Saturday, January 28, 2012

Live long and prosper



Here's my Saturday morning epiphany: even though the negative effects of illness can be multigenerational, but so too can the positive effects be......if we do the work. It is possible, even in the face of this, to live long and prosper.

Here's what I've just realized, or perhaps, re-realized: failure to prepare in one generation almost ensures an inability to prepare in the next. The end result of this failure to prepare, is what is referred to in some churches, as a multi-generational curse in which succeeding generations continue to feel the ill-effects of bad choices made years before.

I see the possibilities of this developing in my own family. Mummy's illness and her unwillingness to take a strong stand to prepare for retirement has, for the moment, wiped out any chance I might have to properly fund my own future. Note I say "for the moment". I have a plan you see. Fortunately for me, I'm still relatively young and could potentially have another 30 years of work to catch up, but it will be a steep hill and I will have to marshal every ounce of self-control every day going forward. There will be no pennies for fripperies and foolishness, but so it is. I could also strike it rich or marry a millionaire. Or I could strike it rich AND marry a millionaire. Anything is possible.

My understanding of the long term financial effects to the caregiver, is why I will continue to drill this point frequently: talk with your parents, your old aunts and uncles, about long term care needs. The reality is that either we are strong enough, and mean spirited enough, when the crisis hits to say, "Well, I told them. They didn't listen. Let them fend for themselves" or we find ourselves stepping in to plug the inevitable holes. Once you step in, this thing is like quicksand. You can't just step back out. Once you're in, you're in. For good. For the long haul, however long that might be and wherever that might lead you. So I say again, have those conversations, make some plans, create streams of income because if there is one truth I have learned, it is this: you can't out save your retirement needs. You have to out earn them by creating a never ending flow of new income.
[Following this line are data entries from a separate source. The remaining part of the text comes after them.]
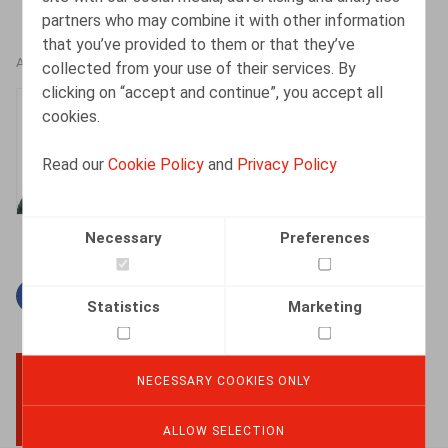
partners who may combine it with other information
that you’ve provided to them or that they’ve
AUTHORS
collected from your use of their services. By
clicking on “accept and continue”, you accept all
Jan Lein
cookies.
Counsel
Read our
Cookie Policy
and
Privacy Policy
Necessary
Preferences
Facebook
Twitter
Linkedin
Mail
Statistics
Marketing
NECESSARY COOKIES ONLY
BACK TO TOP
ALLOW SELECTION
I really believe that the model currently being touted, that suggests that it's possible to save enough for retirement is just straight up wrong. I know it's wrong because my mother followed most of the rules: she saved and she invested. She also did better than most in that she never spent what she'd saved, certainly not at the recommended 4% per annum rate. She simply never spent. It all just sat there and yet, when diagnosed with a chronic illness in the 20th year of her retirement, it immediately became clear to me that all that she had was still not going to be enough for the battle ahead.*

I do not offer any of this to alarm but rather as a warning and an opportunity for you to take action. For her, a solid retirement plan should have included a stream of (growing) income to help cover the shortfalls consequent upon a (shrinking) pension. Simply put, when the cost of bread rises, and the pension does not, the income stream covers the gap. When the cost of staples and necessities, indeed every blessed thing, rises and the pension does not, the income stream covers the gap. And so it goes, until one day, you find that it's the income stream that's doing all the work. The pension can perhaps fill your gas tank or repair a leaking faucet, while everything else is covered by your current income.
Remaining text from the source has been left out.